Erastothenes
Stewart Gordon
smjg_1998 at yahoo.com
Thu Jun 14 14:58:44 PDT 2007
"davidb" <ta-nospam-zz at gmx.at> wrote in message
news:f4rvk2$1u7k$1 at digitalmars.com...
> Dave Colling wrote:
>> Has anyone confirmed that the example showing how to find primes
>> by the sieve of Erastothenes actuall works?
>> It certainly counts something, but they are not primes!
>
> You're right, definitely not (includes 0, 1, 4, 8, 10, 14, 20, 22, 25,
> ...)
> It still features printf instead of writef and is in my opinion
> rather confusing for someone starting to learn by example.
> So here's a cleaned up version, placed in the public domain (hint)
It does work.

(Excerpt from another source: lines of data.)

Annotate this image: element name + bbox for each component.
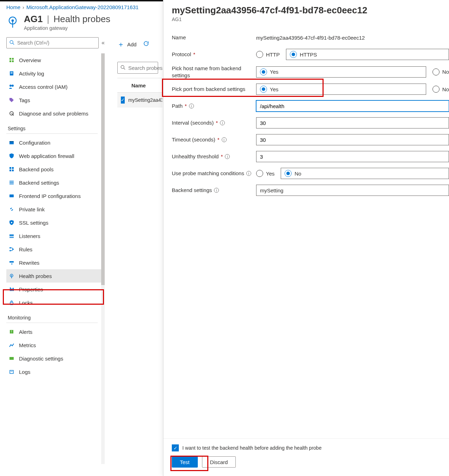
sidebar-item-metrics[interactable]: Metrics [6,338,105,352]
radio-pickhost-yes[interactable]: Yes [256,66,426,78]
props-icon [8,286,15,292]
sidebar-item-config[interactable]: Configuration [6,136,105,149]
radio-pickhost-no[interactable]: No [432,68,449,75]
sidebar-item-label: Diagnostic settings [19,356,63,362]
health-icon [8,273,15,279]
overview-icon [8,57,15,63]
sidebar-item-privlink[interactable]: Private link [6,203,105,216]
breadcrumb-rg[interactable]: Microsoft.ApplicationGateway-20220809171… [26,4,138,10]
activity-icon [8,70,15,77]
sidebar-item-label: Configuration [19,140,50,146]
svg-rect-28 [9,237,14,238]
sidebar-item-iam[interactable]: Access control (IAM) [6,80,105,93]
input-path[interactable] [256,100,449,112]
svg-rect-8 [12,60,14,62]
svg-text:!: ! [11,330,12,334]
collapse-sidebar-icon[interactable]: « [102,40,105,46]
table-row[interactable]: ✓ mySetting2aa43956-47cf-4f91-bd78-ec0ee… [117,93,162,107]
probe-search[interactable] [117,62,158,74]
sidebar-item-tags[interactable]: Tags [6,93,105,107]
sidebar-item-rewrite[interactable]: Rewrites [6,256,105,269]
sidebar-item-label: Backend settings [19,180,59,186]
sidebar-item-label: Private link [19,206,45,212]
test-checkbox[interactable]: ✓ [172,444,179,451]
sidebar-item-waf[interactable]: Web application firewall [6,149,105,163]
svg-point-26 [11,222,12,223]
sidebar-item-label: Locks [19,300,33,306]
svg-point-13 [12,85,14,87]
sidebar-item-frontip[interactable]: Frontend IP configurations [6,189,105,203]
probe-panel: mySetting2aa43956-47cf-4f91-bd78-ec0eec1… [163,0,449,476]
svg-point-3 [10,40,13,44]
test-button[interactable]: Test [172,456,198,468]
svg-line-46 [124,68,125,70]
sidebar-item-health[interactable]: Health probes [6,269,105,283]
refresh-icon[interactable] [143,40,149,48]
info-icon[interactable]: i [189,104,194,108]
svg-rect-37 [11,289,12,291]
input-interval[interactable] [256,117,449,128]
label-name: Name [172,34,256,41]
radio-pickport-no[interactable]: No [432,86,449,93]
sidebar-item-diagset[interactable]: Diagnostic settings [6,352,105,365]
sidebar-item-ssl[interactable]: SSL settings [6,216,105,229]
backset-icon [8,179,15,186]
sidebar-item-props[interactable]: Properties [6,283,105,296]
panel-subtitle: AG1 [172,16,441,22]
radio-match-no[interactable]: No [281,168,449,179]
label-pickport: Pick port from backend settings [172,86,256,93]
sidebar-item-backend[interactable]: Backend pools [6,163,105,176]
sidebar-item-locks[interactable]: Locks [6,296,105,309]
sidebar-search[interactable] [6,37,99,48]
svg-rect-36 [10,287,11,291]
nav-group-settings: Settings [6,120,98,134]
select-backset[interactable]: mySetting [256,185,449,196]
svg-rect-25 [9,194,14,197]
sidebar-nav: OverviewActivity logAccess control (IAM)… [6,53,105,464]
breadcrumb-home[interactable]: Home [6,4,20,10]
sidebar-item-label: Metrics [19,342,36,348]
discard-button[interactable]: Discard [202,456,236,468]
info-icon[interactable]: i [246,171,251,176]
svg-point-45 [121,65,124,68]
input-timeout[interactable] [256,134,449,145]
label-backset: Backend settings i [172,187,256,194]
sidebar-item-alerts[interactable]: !Alerts [6,325,105,338]
radio-pickport-yes[interactable]: Yes [256,84,426,95]
svg-point-1 [12,19,14,22]
sidebar-search-input[interactable] [17,40,96,46]
sidebar-item-diagnose[interactable]: Diagnose and solve problems [6,107,105,120]
chevron-right-icon: › [22,4,24,10]
label-interval: Interval (seconds)* i [172,119,256,126]
sidebar-item-label: Tags [19,97,30,103]
info-icon[interactable]: i [222,137,227,142]
sidebar-item-activity[interactable]: Activity log [6,67,105,80]
info-icon[interactable]: i [214,188,219,193]
rules-icon [8,246,15,252]
sidebar-item-rules[interactable]: Rules [6,243,105,256]
add-button[interactable]: ＋ Add [117,41,137,48]
sidebar-item-label: Health probes [19,273,52,279]
radio-https[interactable]: HTTPS [286,49,449,60]
label-unhealthy: Unhealthy threshold* i [172,153,256,160]
radio-match-yes[interactable]: Yes [256,170,274,177]
sidebar-item-backset[interactable]: Backend settings [6,176,105,189]
sidebar-item-logs[interactable]: Logs [6,365,105,378]
panel-title: mySetting2aa43956-47cf-4f91-bd78-ec0eec1… [172,5,441,16]
nav-group-monitoring: Monitoring [6,309,98,323]
sidebar-scrollbar[interactable] [101,53,105,464]
input-unhealthy[interactable] [256,151,449,162]
svg-line-4 [13,43,14,45]
radio-http[interactable]: HTTP [256,51,280,58]
info-icon[interactable]: i [225,154,230,159]
diagnose-icon [8,110,15,117]
svg-rect-42 [9,357,14,360]
test-checkbox-label: I want to test the backend health before… [182,445,321,451]
info-icon[interactable]: i [220,120,225,125]
sidebar-item-overview[interactable]: Overview [6,53,105,67]
row-checkbox[interactable]: ✓ [121,97,125,104]
sidebar-item-label: Rewrites [19,260,39,266]
label-pickhost: Pick host name from backend settings [172,65,256,79]
svg-rect-43 [10,370,13,373]
sidebar-item-listen[interactable]: Listeners [6,229,105,243]
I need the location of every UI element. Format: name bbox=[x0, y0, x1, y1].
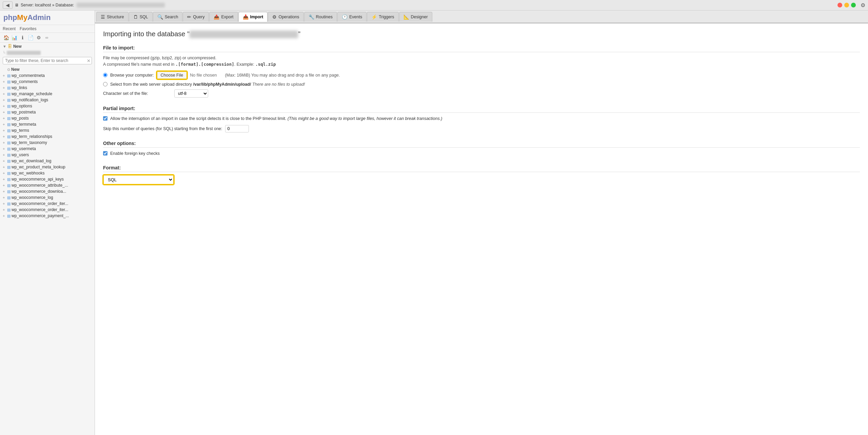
page-title: Importing into the database " " bbox=[103, 30, 860, 38]
tree-item-wp_term_relationships[interactable]: + ▤ wp_term_relationships bbox=[0, 133, 95, 140]
file-import-desc: File may be compressed (gzip, bzip2, zip… bbox=[103, 55, 860, 68]
titlebar-text: Server: localhost » Database: bbox=[21, 3, 165, 7]
tab-sql[interactable]: 🗒 SQL bbox=[129, 12, 153, 22]
partial-import-title: Partial import: bbox=[103, 106, 860, 113]
sidebar-new-db[interactable]: ▼ 🗄 New bbox=[0, 43, 95, 50]
tree-item-wp_term_taxonomy[interactable]: + ▤ wp_term_taxonomy bbox=[0, 140, 95, 146]
table-icon: ▤ bbox=[7, 128, 11, 133]
tree-item-wp_woocommerce_api_keys[interactable]: + ▤ wp_woocommerce_api_keys bbox=[0, 176, 95, 182]
table-icon: ▤ bbox=[7, 165, 11, 169]
sidebar-icons-bar: 🏠 📊 ℹ 📄 ⚙ ∞ bbox=[0, 33, 95, 43]
tab-triggers[interactable]: ⚡ Triggers bbox=[367, 12, 398, 22]
tree-item-wp_postmeta[interactable]: + ▤ wp_postmeta bbox=[0, 109, 95, 115]
tree-item-wp_wc_webhooks[interactable]: + ▤ wp_wc_webhooks bbox=[0, 170, 95, 176]
table-icon: ▤ bbox=[7, 183, 11, 188]
table-icon: ▤ bbox=[7, 171, 11, 175]
table-icon: ▤ bbox=[7, 122, 11, 127]
skip-queries-input[interactable]: 0 bbox=[225, 125, 249, 132]
interrupt-checkbox[interactable] bbox=[103, 116, 107, 121]
doc-icon[interactable]: 📄 bbox=[27, 34, 34, 41]
recent-link[interactable]: Recent bbox=[3, 26, 16, 31]
other-options-section: Other options: Enable foreign key checks bbox=[103, 141, 860, 157]
charset-select[interactable]: utf-8 utf-16 latin1 ascii bbox=[174, 89, 208, 98]
sidebar-filter-clear-btn[interactable]: ✕ bbox=[87, 58, 91, 63]
format-section: Format: SQL CSV CSV using LOAD DATA JSON… bbox=[103, 165, 860, 185]
tree-item-new[interactable]: ⊙ New bbox=[0, 66, 95, 72]
tree-item-wp_notification_logs[interactable]: + ▤ wp_notification_logs bbox=[0, 97, 95, 103]
tab-operations[interactable]: ⚙ Operations bbox=[268, 12, 303, 22]
sidebar-filter-input[interactable] bbox=[3, 57, 92, 64]
tree-item-wp_links[interactable]: + ▤ wp_links bbox=[0, 85, 95, 91]
table-icon: ▤ bbox=[7, 189, 11, 194]
table-icon: ▤ bbox=[7, 80, 11, 84]
tab-routines[interactable]: 🔧 Routines bbox=[304, 12, 337, 22]
table-icon: ▤ bbox=[7, 104, 11, 108]
window-max-btn[interactable] bbox=[851, 3, 856, 7]
table-icon: ▤ bbox=[7, 134, 11, 139]
choose-file-button[interactable]: Choose File bbox=[157, 71, 188, 79]
tab-query[interactable]: ✏ Query bbox=[183, 12, 209, 22]
browse-radio[interactable] bbox=[103, 73, 107, 77]
tree-item-wp_users[interactable]: + ▤ wp_users bbox=[0, 152, 95, 158]
partial-import-section: Partial import: Allow the interruption o… bbox=[103, 106, 860, 133]
tree-item-wp_woocommerce_order_iter2[interactable]: + ▤ wp_woocommerce_order_iter... bbox=[0, 207, 95, 213]
link-icon[interactable]: ∞ bbox=[43, 34, 50, 41]
routines-icon: 🔧 bbox=[309, 14, 314, 20]
tree-item-wp_commentmeta[interactable]: + ▤ wp_commentmeta bbox=[0, 72, 95, 79]
tab-bar: ☰ Structure 🗒 SQL 🔍 Search ✏ Query 📤 Exp… bbox=[95, 11, 868, 23]
db-icon[interactable]: 📊 bbox=[11, 34, 18, 41]
table-icon: ▤ bbox=[7, 147, 11, 151]
titlebar: ◀ 🖥 Server: localhost » Database: ⚙ bbox=[0, 0, 868, 11]
titlebar-icon: 🖥 bbox=[15, 3, 19, 7]
tab-events[interactable]: 🕐 Events bbox=[337, 12, 367, 22]
server-upload-radio-row: Select from the web server upload direct… bbox=[103, 82, 860, 87]
sidebar-header: phpMyAdmin bbox=[0, 11, 95, 25]
gear-icon[interactable]: ⚙ bbox=[35, 34, 42, 41]
export-icon: 📤 bbox=[214, 14, 219, 20]
sidebar-filter: ✕ bbox=[3, 57, 92, 64]
tree-item-wp_woocommerce_payment[interactable]: + ▤ wp_woocommerce_payment_... bbox=[0, 213, 95, 219]
tree-item-wp_options[interactable]: + ▤ wp_options bbox=[0, 103, 95, 109]
tree-item-wp_terms[interactable]: + ▤ wp_terms bbox=[0, 127, 95, 133]
window-close-btn[interactable] bbox=[837, 3, 842, 7]
tree-item-wp_woocommerce_order_iter1[interactable]: + ▤ wp_woocommerce_order_iter... bbox=[0, 201, 95, 207]
tree-item-wp_comments[interactable]: + ▤ wp_comments bbox=[0, 79, 95, 85]
sidebar: phpMyAdmin Recent Favorites 🏠 📊 ℹ 📄 ⚙ ∞ … bbox=[0, 11, 95, 435]
tab-export[interactable]: 📤 Export bbox=[209, 12, 238, 22]
tree-item-wp_woocommerce_download[interactable]: + ▤ wp_woocommerce_downloa... bbox=[0, 188, 95, 194]
format-select[interactable]: SQL CSV CSV using LOAD DATA JSON Mediawi… bbox=[103, 175, 174, 185]
table-icon: ▤ bbox=[7, 74, 11, 78]
foreign-key-checkbox[interactable] bbox=[103, 151, 107, 156]
tab-designer[interactable]: 📐 Designer bbox=[399, 12, 432, 22]
tree-item-wp_woocommerce_attribute[interactable]: + ▤ wp_woocommerce_attribute_... bbox=[0, 182, 95, 188]
tab-search[interactable]: 🔍 Search bbox=[153, 12, 183, 22]
server-upload-radio[interactable] bbox=[103, 82, 107, 86]
tab-import[interactable]: 📥 Import bbox=[238, 12, 268, 22]
partial-import-checkbox-row: Allow the interruption of an import in c… bbox=[103, 116, 860, 122]
favorites-link[interactable]: Favorites bbox=[20, 26, 36, 31]
back-button[interactable]: ◀ bbox=[3, 1, 13, 9]
server-upload-label: Select from the web server upload direct… bbox=[110, 82, 305, 87]
events-icon: 🕐 bbox=[342, 14, 348, 20]
tree-item-wp_wc_product_meta_lookup[interactable]: + ▤ wp_wc_product_meta_lookup bbox=[0, 164, 95, 170]
logo: phpMyAdmin bbox=[3, 13, 51, 22]
info-icon[interactable]: ℹ bbox=[19, 34, 26, 41]
sidebar-new-label: New bbox=[13, 44, 92, 49]
tree-item-wp_termmeta[interactable]: + ▤ wp_termmeta bbox=[0, 121, 95, 127]
table-icon: ▤ bbox=[7, 98, 11, 102]
tree-item-wp_posts[interactable]: + ▤ wp_posts bbox=[0, 115, 95, 121]
charset-row: Character set of the file: utf-8 utf-16 … bbox=[103, 89, 860, 98]
settings-icon[interactable]: ⚙ bbox=[861, 2, 865, 8]
max-size-label: (Max: 16MiB) You may also drag and drop … bbox=[225, 73, 340, 78]
tree-item-wp_manage_schedule[interactable]: + ▤ wp_manage_schedule bbox=[0, 91, 95, 97]
table-icon: ▤ bbox=[7, 214, 11, 218]
logo-admin: Admin bbox=[27, 13, 51, 22]
table-icon: ▤ bbox=[7, 202, 11, 206]
tree-item-wp_wc_download_log[interactable]: + ▤ wp_wc_download_log bbox=[0, 158, 95, 164]
tree-item-wp_woocommerce_log[interactable]: + ▤ wp_woocommerce_log bbox=[0, 194, 95, 201]
browse-radio-row: Browse your computer: Choose File No fil… bbox=[103, 71, 860, 79]
tree-item-wp_usermeta[interactable]: + ▤ wp_usermeta bbox=[0, 146, 95, 152]
tab-structure[interactable]: ☰ Structure bbox=[96, 12, 129, 22]
home-icon[interactable]: 🏠 bbox=[3, 34, 9, 41]
window-min-btn[interactable] bbox=[844, 3, 849, 7]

You appear to have not seen the line
prime = i + i + 3;
I added this line
writefln("i = %d; prime = %d", i, prime);
at the end of the if block to see what's happening.
But there are a few flaws with it. It sets a bad example not only by using
printf, but also by being badly commented and by declaring everything in one
place. And by using 1 and 0 instead of true and false.
But 3 to 16383 seems a peculiar range to count. If only it added 1 to the
count, it would give the number of primes below 1 << 14, which seems more
what one would expect.
And if multiple iterations are meant to be for benchmarking, 10 is nowhere
near enough on modern systems.
Stewart.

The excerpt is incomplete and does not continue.